While I am waiting on the parts to arrive, I have begun writing code for what I can. Firstly, I wrote the trilateration function, which is how I will localize the user on a 2D grid after I receive the distance measurements from the anchor. I use the distance between the anchors as well as the users, along with the law of cosines, to trilaterate the user. Furthermore, I wrote some basic Python scripts to connect to the device based on online references, but I suspect this will need debugging once the parts arrive.

The progress is a bit behind as I ordered the wrong parts initially, but I’ve tried to mitigate this by working on what I can while I am waiting on parts. Next week, I hope the parts can arrive and I can connect and receive actual distance measurements.

Kevin’s Status Report for 3/8

This week, we spent significant time debugging and setting up the Jetson Nano. I initially attempted to troubleshoot the existing Jetson Nano but, after exhausting all possible software debugging methods that we could think of, we replaced it with a new Jetson Nano, which we successfully set up. In addition to this, I began working on getting the DWM1000 UWB sensors to communicate with the Raspberry Pi. This involved researching the SPI interfaces and exploring appropriate libraries for the Pi.

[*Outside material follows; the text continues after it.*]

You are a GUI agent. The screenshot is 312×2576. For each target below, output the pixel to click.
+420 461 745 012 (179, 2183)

Currently, the project remains on schedule, as the Jetson Nano is now operational so we can begin working with the camera. Next week, I plan to focus on obtaining distance readings from the DWM1000 sensors; I aim to have functional distance measurements that can later be used for localization.

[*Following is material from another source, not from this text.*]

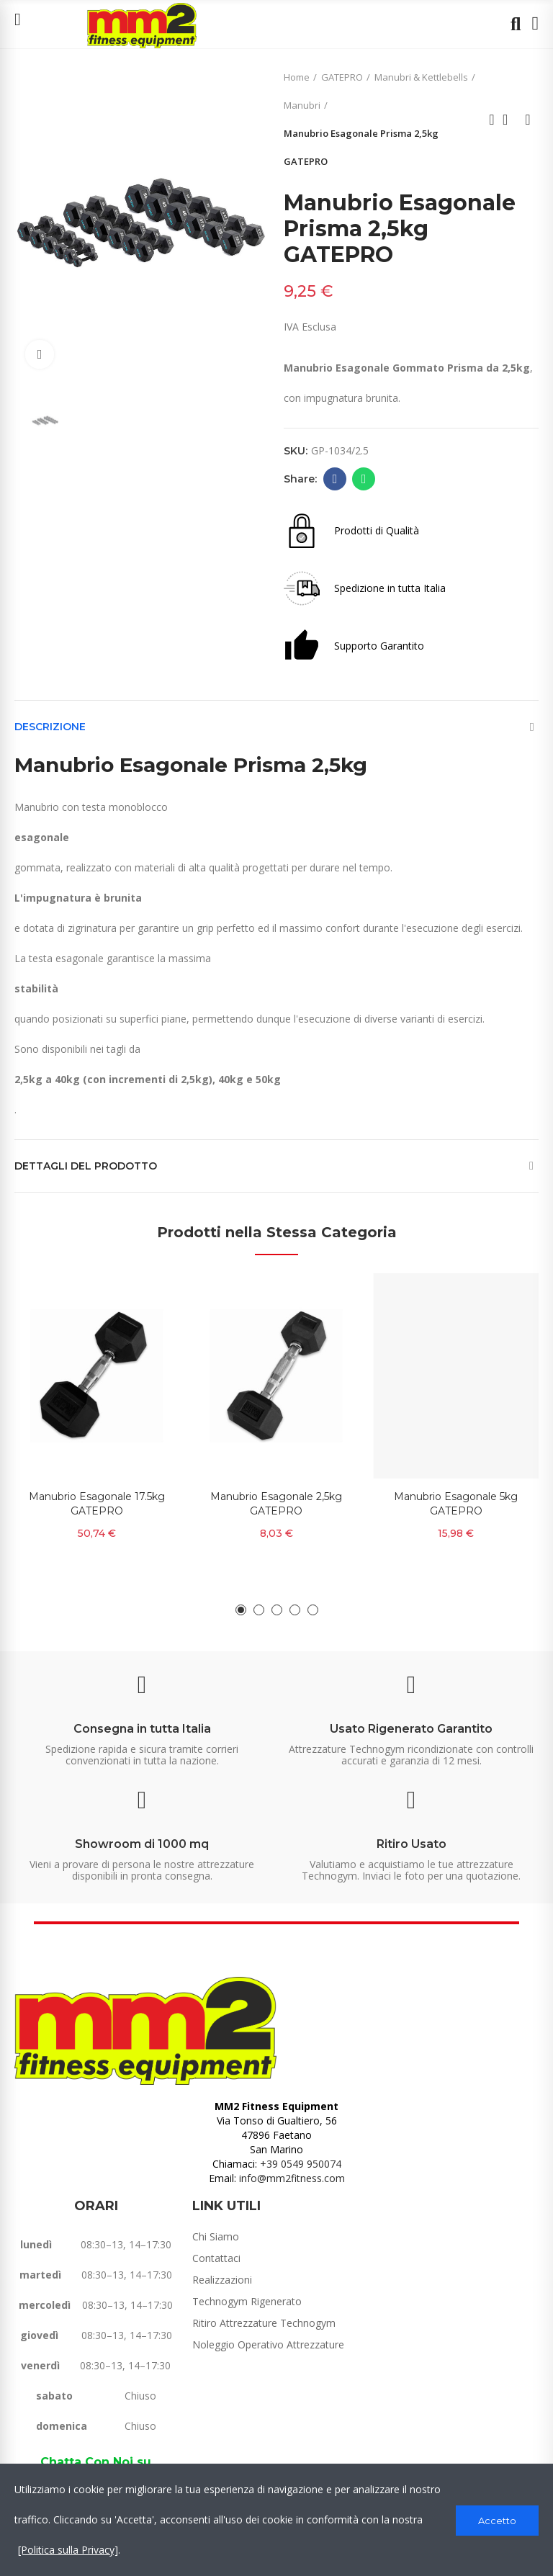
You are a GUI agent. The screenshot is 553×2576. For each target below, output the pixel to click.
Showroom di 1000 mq (142, 1844)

Kevin’s Status Report for 2/22

I was able to firstly complete ordering all the parts we needed for the first phase of the project, in particular the DWM UWB positioning boards.

We picked up our Jetson, stereo camera, and Raspberry Pi. We wanted to start testing our initial processors, but my teammates ran into trouble setting up the Jetson. In particular, we were unable to get more than a simple NVIDIA logo to appear on what should be a functional headless setup from our laptop.  This is still an ongoing process, as there are a few additional options I want to test out.

At the same time, I was working on setting up the Raspberry Pi. I was able to install an OS on the Pi and am waiting on getting the other components to continue the system.

Our progress is slightly behind as we underestimated the difficulties of setting up this new hardware, but we are going to try to complete that soon. Next week, we want to solve the Jetson setup issue and hopefully begin on setting up the peripheral hardware components as well.

Kevin’s Status Report for 2/15

Our group met up to finalize the design and work on the presentation. I helped outline how each individual component will interact in the system. Furthermore, I helped with making several slides in our presentation, as did the rest of my team.

I contributed towards finding specific components for our project. Firstly, I researched our UWB positioning tags/anchors, and helped find the DWM1001C board, which is what we plan on using for the UWB tags/anchors. I liked this board because not only does it provide precise distance measurements that satisfy our design requirements, but the bluetooth feature could streamline the communication process to our central processor.

I also proposed using a Raspberry Pi 4 as our processing unit on the wearable, and ensured compatibility with our haptic motors and UWB tag, which use I2C, SPI, and UART. Furthermore, I found the Open3D library which should enable us to take advantage of our stereo camera’s 3D capabilities.

I think our progress is on track, as we have a pretty good picture of what components/tools we will use, and how they will all fit together. We have begun ordering parts, which we want to begin testing in the next week.

Specifically, I want to play around with our UWB anchors just to see how it works. I want to be able to at least begin collecting data metrics, and see what kind of interfaces it has so we can think about sending data to our Jetson. I would like to do the same with our camera as well. Basically, I want to confirm that the tools we ordered will behave in the way we expect them to, and are compatible with the rest of our system.